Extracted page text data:
= = = =

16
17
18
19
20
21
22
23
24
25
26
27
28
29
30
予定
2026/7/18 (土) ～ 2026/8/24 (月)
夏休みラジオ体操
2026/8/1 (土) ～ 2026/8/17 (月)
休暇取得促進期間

= = = =

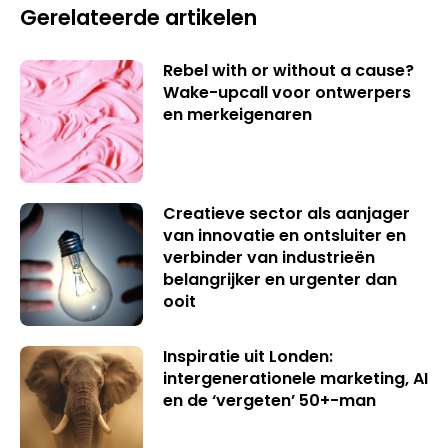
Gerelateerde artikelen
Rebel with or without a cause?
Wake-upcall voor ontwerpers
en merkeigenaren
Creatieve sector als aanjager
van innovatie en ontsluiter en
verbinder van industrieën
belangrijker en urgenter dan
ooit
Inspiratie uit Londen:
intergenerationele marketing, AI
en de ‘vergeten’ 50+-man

= = = =

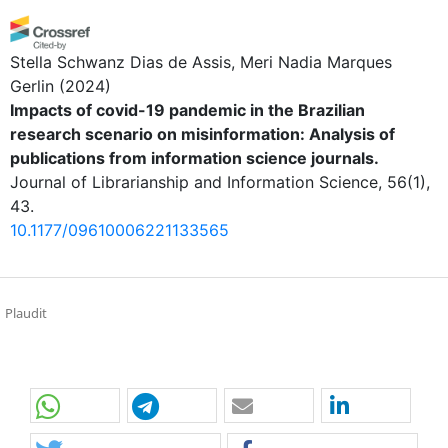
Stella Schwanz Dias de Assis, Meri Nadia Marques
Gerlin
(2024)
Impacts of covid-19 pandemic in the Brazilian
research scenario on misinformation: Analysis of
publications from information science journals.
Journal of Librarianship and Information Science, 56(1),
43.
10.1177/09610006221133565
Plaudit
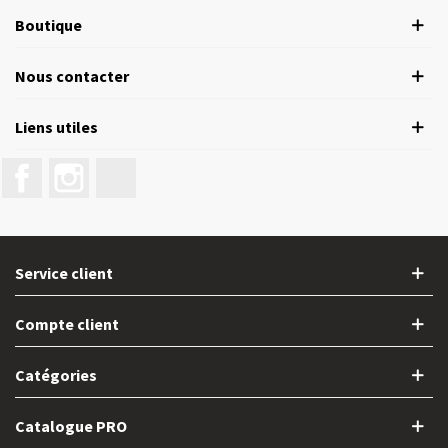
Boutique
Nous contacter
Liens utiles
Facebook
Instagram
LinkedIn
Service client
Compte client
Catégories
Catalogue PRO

= = = =

Task to carry out: Please give an exact copy of the lines above, beginning with the line containing "Rebel with or without a cause?" and running through the line containing "en de ‘vergeten’ 50+-man", and of no other lines.

Task answer:
Rebel with or without a cause?
Wake-upcall voor ontwerpers
en merkeigenaren
Creatieve sector als aanjager
van innovatie en ontsluiter en
verbinder van industrieën
belangrijker en urgenter dan
ooit
Inspiratie uit Londen:
intergenerationele marketing, AI
en de ‘vergeten’ 50+-man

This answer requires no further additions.